In order to reduce the incidence and mortality rate of cervical cancer, the World Health Organization (WHO) declared the Global Strategy Goal for 2030, advocating for reaching a vaccination coverage rate of >90% against human papillomavirus for girls by the age of 15 years. The main objectives of this study were (1) to determine the papillomavirus vaccination coverage among women 15−40 years old and (2) to identify the at-risk subgroups and possible barriers to achieving WHO’s 2030 goal. Multicentre, observational, retrospective, and community-based cohort studies were conducted on women from a rural area in southern Catalonia until 31 December 2021. A total of 23,136 women were included, with a mean age of 26.6 (SD = 5.6) years. The average dose number was 1.7 (SD = 0.7). The results showed overall vaccination coverage of 17.4% among the target women. This coverage was unequal across regions (16.6−24.5%, p < 0.001), primary healthcare teams (15.5−24.3%, p < 0.001), and age groups (56.7% (15−19-year-olds) vs. 3.8% (35−40-year-olds), p < 0.001), related to accessibility to vaccination and economic−geographical indicators. Clinical practice guidelines on screening individuals at risk in terms of vaccination access and public vaccination protocols should be implemented in order to improve the vaccination coverage rate.

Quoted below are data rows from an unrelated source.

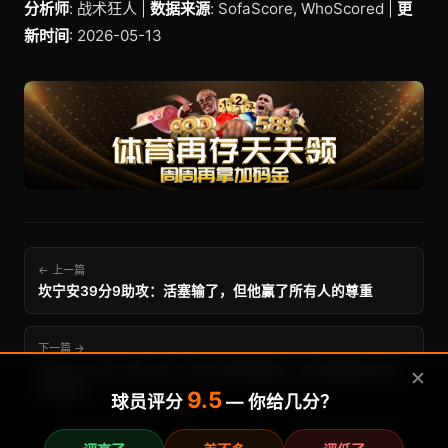
分析师
: 战术狂人 |
数据来源
: SofaScore, WhoScored |
更
新时间
: 2026-05-13
← 上一篇
坎宁安39分9助攻：活塞输了，但他赢了所有人的尊重
下一篇 →
凯恩2026年21场24球：欧洲金靴领跑者，他的数据到底有
✕
多离谱？
9.5
球员评分
— 你给几分？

为降低宫颈癌的发病率和死亡率,世界卫生组织(WHO)宣布了2030年全球战略目标,倡导15岁女孩的人乳头瘤病毒疫苗接种覆盖率达到90%以上。本研究的主要目的是:(1)确定15至40岁女性的乳头瘤病毒疫苗接种覆盖率;(2)确定高危亚组以及实现WHO 2030年目标的可能障碍。对加泰罗尼亚南部农村地区的女性进行了多中心、观察性、回顾性和基于社区的队列研究,直至2021年12月31日。共纳入23136名女性,平均年龄为26.6(标准差=5.6)岁。平均接种剂数为1.7(标准差=0.7)。结果显示,目标女性的总体疫苗接种覆盖率为17.4%。不同地区(1,6.6−24.5%,p<0.001)、基层医疗团队(15.5−24.3%,p<0.001)和年龄组(15至19岁组为56.7%,35至40岁组为3.8%,p<0.001)的覆盖率不平等,这与疫苗接种的可及性和经济地理指标有关。应实施关于筛查接种风险个体的临床实践指南以及公共疫苗接种方案,以提高疫苗接种覆盖率。